- The District of Columbia Public Service Commission (PSC) on Wednesday voted to consider a settlement agreement on the proposed acquisition of Pepco Holdings by Exelon Corp., breathing new life into the merger porposal that could create the nation's largest electric utility.
- The PSC rejected an initial merger bid in August, prompting Exelon to enter into negotiations with the office of D.C. Mayor Muriel Bowser and multiple stakeholders to craft a deal they could support. That settlement was first reported by Utility Dive early this month, and Exelon filed with regulators for a reconsideration of their merger proposal soon after.
- The PSC's decision, the Washington Post notes, allows Exelon to add the enhanced merger commitments negotiated in the settlement to its current regulatory proposal, rather than starting from the beginning. That timeline was critical for Exelon, whose CEO threatened to walk away from the deal earlier this week if the process took more than five months.
- Update: A letter to regulators obtained by Utility Dive on Wednesday revealed that 7 of the 13 members of the D.C. Council support the merger settlement.
The PSC's decision means public hearings on the enhanced merger proposal will begin in the first week of December — a blow to merger opponents who hoped the PSC would at least make Exelon begin the merger proposal process from the beginning.
"The residents and small businesses of DC are disappointed with the Public Service Commission's decision to expedite the review of Exelon’s bid to buy Pepco," Power DC, a coalition of merger opponents in the nation's capital, wrote in a release. "Exelon’s latest settlement offer still does not address the fundamental conflicts of interest identified by the PSC when it rejected the merger in August."
- A $25 million fund to offset future rate increases for residential ratepayers until 2019
- A fund to distribute a one-time ~$50 credit to D.C. residential ratepayers
- A $15 million fund to support low income residents through a home energy assistance program
- A commitment by Exelon to buy 100 MW of wind power and 10 MW of solar
Critics say the new financial and resource commitments do not alone address the PSC's concern about the "inherent conflict of interest" between Exelon's generation-heavy business model and the District's clean energy goals.
In their rejection of the initial merger proposal, regulators took particular issue with Exelon's large generation business, which includes nation's biggest nuclear fleet.

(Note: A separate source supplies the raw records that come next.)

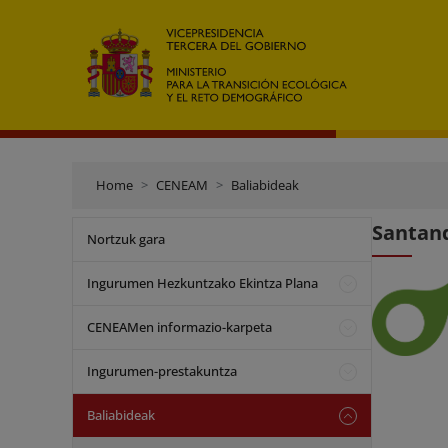
Home
CENEAM
Baliabideak
Santand
Nortzuk gara
Ingurumen Hezkuntzako Ekintza Plana
CENEAMen informazio-karpeta
Ingurumen-prestakuntza
Baliabideak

District law, commissioners pointed out in their decision, "requires the electric company to be focused on distribution only."
Exelon has said throughout the merger process that ring fencing provisions in the merger proposal will protect District ratepayers from the financial risks of its struggling nuclear fleet and ensure that it does not favor centralized generation over distributed power resources. When the settlement deal was announced, the D.C. consumer advocate assured Utility Dive that those provisions had been strengthened from the initial proposal.
Critics like Councilmember Mary Cheh (D-Ward 3) aren't buying it. They believe the provisions in the settlement aren't enough to protect District ratepayers.
“There are some provisions there about keeping separate books," she said, "but all I can tell you is that anybody who’s ever heard of the term creative bookkeeping or creative accounting knows there are different ways of accounting costs.”
After its initial rejection, Exelon launched a public relations campaign in the District, recruiting popular former mayor Anthony Williams to publicly call for Bowser, his former mentee, to support the merger.
The stakes in the merger proceeding are high for Exelon. The predictable income of Pepco's utility business could help hedge against risks from a generation portfolio that includes many older nuclear plants running on the verge of unprofitability in PJM markets.
Last year, Crain's reported that Exelon CEO Chris Crane told analysts the company could finance its entire dividend for shareholders with its regulated businesses if the Pepco merger were approved — no small benefit for a company that cut its dividend by 41% the year before. Crane has been impatient lately, telling Crain's that Exelon would walk from the deal if D.C. regulators didn't expedite the process.
D.C. Public Power (DCPP) folded another wrinkle into the merger saga last week when it filed with regulators to acquire Pepco's assets in the city and form a publicly-owned utility. Regulators have yet to weigh in on that proposal.